In the latest Case Record of the Massachusetts General Hospital, a 60-year-old man was seen in the outpatient cancer center because of bone pain that had lasted for 2 months and the presence of lytic bone lesions on imaging studies. Biopsy specimens of bone marrow and bone lesions showed increased mast cells. A diagnostic procedure was performed.
In general, bone lesions can be divided into two major types according to their radiologic appearance. Lytic lesions have a characteristic “moth eaten” appearance on imaging studies, which is caused by the juxtaposition of degraded bone and unaffected, calcified bone. The process of bone degradation is mediated by osteoclasts. In contrast, blastic bone lesions reflect increased bone formation, a process mediated by increased osteoblastic activity.
• What tumors most commonly metastasize to bone, and what are their radiologic characteristics?
The presence of multiple widespread bone lesions suggests a metastatic tumor; most common are lung or prostate cancer, renal-cell carcinoma, and melanoma. Tumors that metastasize to the bone often have characteristic biologic and radiologic characteristics; prostate cancer, carcinoid tumors, small-cell lung cancer, Hodgkin’s lymphoma, and medulloblastoma often cause osteoblastic lesions, whereas renal-cell carcinoma, non-small-cell lung cancer, thyroid cancer, melanoma, and lymphomas predominantly cause osteolytic lesions. Many metastatic tumors, particularly sarcomas and cancers of breast and gastrointestinal origin, may cause both lytic and blastic lesions. In general, the lesions can manifest in various ways.
• What are the clinical features of plasma-cell (multiple) myeloma?
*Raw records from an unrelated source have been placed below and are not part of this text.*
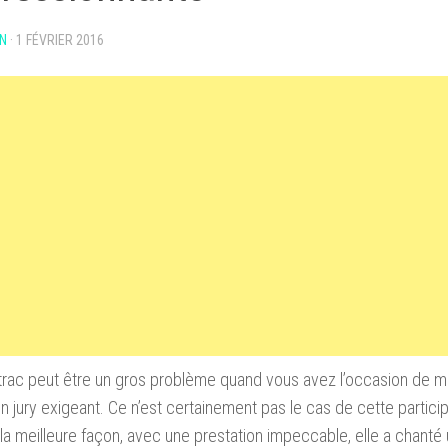
N
·
1 FÉVRIER 2016
 trac
peut
être un gros problème
quand vous
avez l’occasion de
m
n jury exigeant
.
Ce n’est certainement pas le cas de cette partici
la meilleure façon
,
avec une prestation
impeccable
, elle a chanté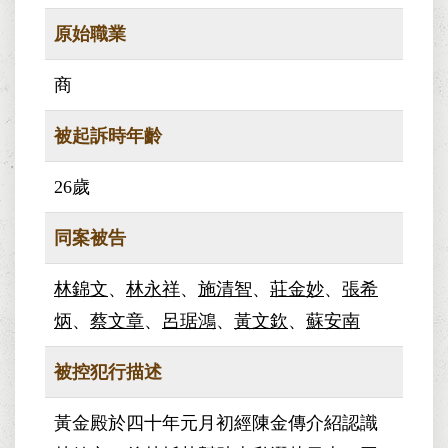
原始職業
商
被起訴時年齡
26歲
同案被告
林錦文
、
林永祥
、
施清智
、
莊金妙
、
張希
炳
、
蔡文章
、
呂琚鴻
、
黃文欽
、
蘇安南
被控犯行描述
黃金殿於四十年元月初經陳金傳介紹認識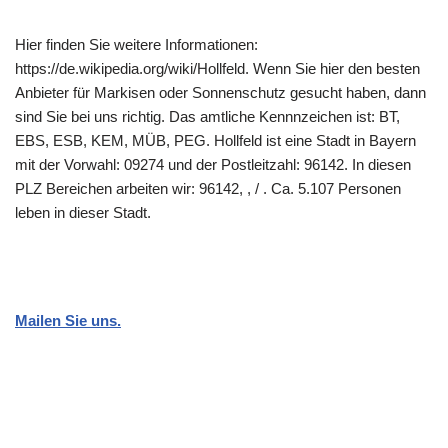
Hier finden Sie weitere Informationen:
https://de.wikipedia.org/wiki/Hollfeld. Wenn Sie hier den besten
Anbieter für Markisen oder Sonnenschutz gesucht haben, dann
sind Sie bei uns richtig. Das amtliche Kennnzeichen ist: BT,
EBS, ESB, KEM, MÜB, PEG. Hollfeld ist eine Stadt in Bayern
mit der Vorwahl: 09274 und der Postleitzahl: 96142. In diesen
PLZ Bereichen arbeiten wir: 96142, , / . Ca. 5.107 Personen
leben in dieser Stadt.
Mailen Sie uns.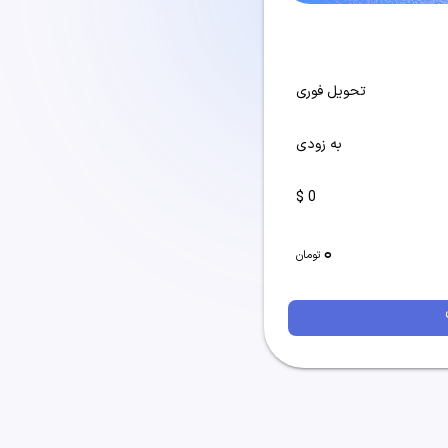
تحویل فوری
به زودی
0 $
0
تومان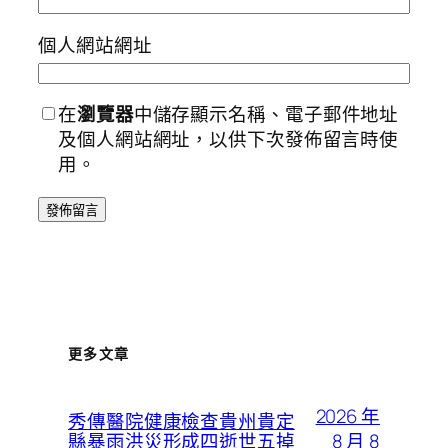
個人網站網址
在
瀏覽器
中儲存顯示名稱、電子郵件地址
及個人網站網址，以供下次發佈留言時使
用。
更多文章
2026 年
秀傳醫院健康檢查貴州貴定
8 月 8
縣暴雨洪災形成四逝世五掉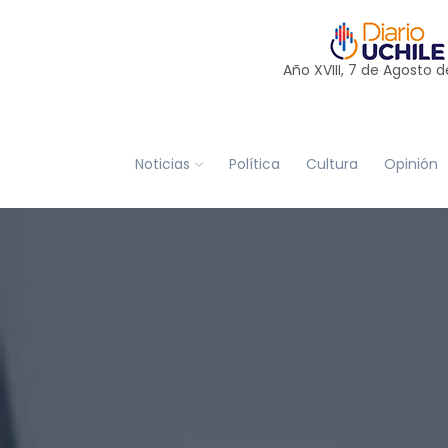
Año XVIII, 7 de
Agosto
d
Noticias
Política
Cultura
Opinión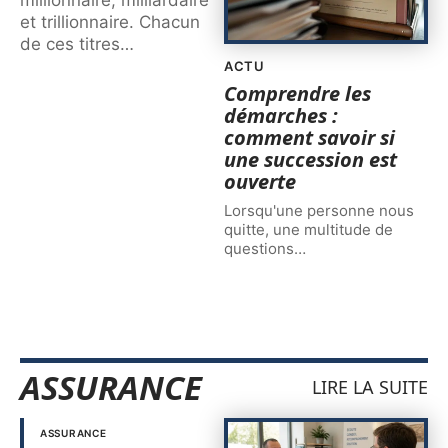
et trillionnaire. Chacun
de ces titres
…
ACTU
Comprendre les
démarches :
comment savoir si
une succession est
ouverte
Lorsqu'une personne nous
quitte, une multitude de
questions
…
ASSURANCE
LIRE LA SUITE
ASSURANCE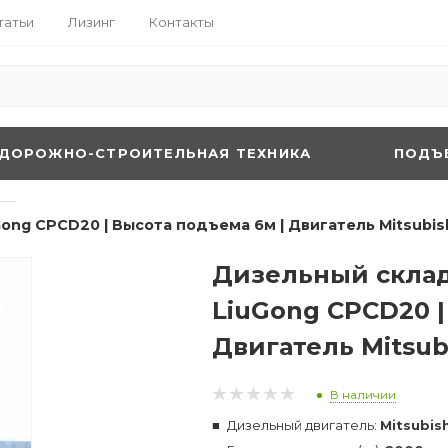
татьи
Лизинг
Контакты
ДОРОЖНО-СТРОИТЕЛЬНАЯ ТЕХНИКА
ПОДЪ
—
ng CPCD20 | Высота подъема 6м | Двигатель Mitsubish
Дизельный склад
LiuGong CPCD20 |
Двигатель Mitsub
В наличии
Дизельный двигатель:
Mitsubis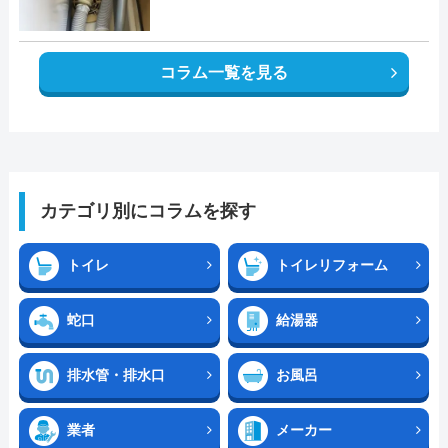
コラム一覧を見る
カテゴリ別にコラムを探す
トイレ
トイレリフォーム
蛇口
給湯器
排水管・排水口
お風呂
業者
メーカー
Plasma-cell myeloma is characterized by an increase in clonal plasma cells in the bone marrow and the presence of a monoclonal paraprotein in the serum, as well as an associated abnormal calcium level and associated hematologic, renal, and bone abnormalities, including lytic bone lesions. A rare variant, nonsecretory myeloma, may occur, in which lytic bone lesions are present but a monoclonal paraprotein is not detected.
Morning Report Questions
Q: What are the characteristics of an epithelioid hemangioendothelioma, and how may it be treated?
A: Epithelioid hemangioendothelioma is a rare malignant tumor that affects fewer than 300 patients per year in the United States and accounts for approximately 1% of all vascular neoplasms. Clinically, it is treated as a low-to-intermediate-grade angiosarcoma because, as compared with high-grade angiosarcomas, metastasis is less likely to develop, disease progression or time to relapse is slower, and survival is longer, even in cases of advanced disease. Most epithelioid hemangioendotheliomas follow an indolent clinical course, but it is estimated that approximately 15% of patients with epithelioid hemangioendothelioma die of the disease. Because epithelioid hemangioendothelioma is a neoplasm of vascular origin, therapies that target angiogenesis in this disease were thought to be promising. Epithelioid hemangioendothelioma is known to express a wide variety of ligands and receptors for vascular endothelial growth factor (VEGF) isoforms. Several published case reports have shown a clinical benefit of the VEGF inhibitor bevacizumab. Other antiangiogenic agents have also been reported to show evidence of activity when they are administered as single agents. These agents include sunitinib, thalidomide, lenalidomide, and interferon-(alpha).
Q: How are painful bone metastases best managed?
A: In the management of painful spine metastases, the most important initial step is correctly identifying the cause of pain. Common causes of back pain that is associated with bone metastases are mechanical instability, tumor-related inflammation, nerve-root involvement, or a combination of these causes. Before initiating therapy for pain relief, cord compression requiring urgent surgical intervention must be ruled out. Augmentation, such as vertebroplasty and kyphoplasty, is minimally invasive and involves the percutaneous injection of acrylic cement (such as methyl methacrylate) with the use of imaging guidance. Randomized trials of augmentation involving patients with osteoporotic fractures have not shown any benefit. However, in selected cases of cancer-related fractures, augmentation has been associated with rapid and clinically significant pain relief. Pain that results from tumor-related inflammation (so-called biologic pain) is often unrelenting, subacute or chronic in onset, and responsive to glucocorticoids. Systemic therapy may offer pain relief in particularly responsive types of cancer. Radiation therapy is a common palliative strategy that offers partial pain relief in 50 to 80% of patients with tumor-related inflammation and complete pain relief in 20 to 40% of patients. Pain relief often does not occur until several weeks after completion of radiation therapy.